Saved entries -

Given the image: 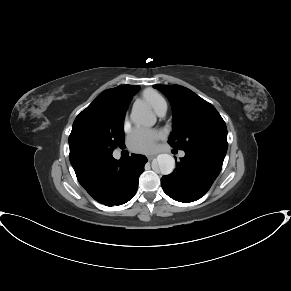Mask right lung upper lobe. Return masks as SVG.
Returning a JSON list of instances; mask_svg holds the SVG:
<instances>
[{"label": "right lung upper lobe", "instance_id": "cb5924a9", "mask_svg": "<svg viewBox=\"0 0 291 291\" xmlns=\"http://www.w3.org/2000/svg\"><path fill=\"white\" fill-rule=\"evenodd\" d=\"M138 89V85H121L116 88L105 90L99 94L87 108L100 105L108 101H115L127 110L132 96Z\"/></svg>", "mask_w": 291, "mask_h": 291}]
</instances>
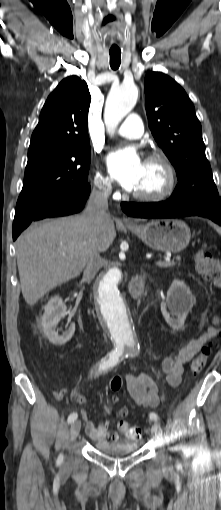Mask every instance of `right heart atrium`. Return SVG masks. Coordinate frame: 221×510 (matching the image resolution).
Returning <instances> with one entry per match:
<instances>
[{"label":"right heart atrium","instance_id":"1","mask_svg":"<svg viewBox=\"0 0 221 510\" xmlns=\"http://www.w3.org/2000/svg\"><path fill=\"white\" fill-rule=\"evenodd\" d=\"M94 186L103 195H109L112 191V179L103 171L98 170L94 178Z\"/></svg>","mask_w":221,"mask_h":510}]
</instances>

Your objective - Pictures stay out. Copy exactly, and only, the lines from the one containing "Mask every instance" through the end of the data.

Reply to the exercise -
Mask every instance of `right heart atrium`. Return SVG masks. Coordinate frame: 221×510 (matching the image resolution).
Returning <instances> with one entry per match:
<instances>
[{"label":"right heart atrium","instance_id":"1","mask_svg":"<svg viewBox=\"0 0 221 510\" xmlns=\"http://www.w3.org/2000/svg\"><path fill=\"white\" fill-rule=\"evenodd\" d=\"M94 186L103 195H109L112 191V179L103 171L98 170L94 178Z\"/></svg>","mask_w":221,"mask_h":510}]
</instances>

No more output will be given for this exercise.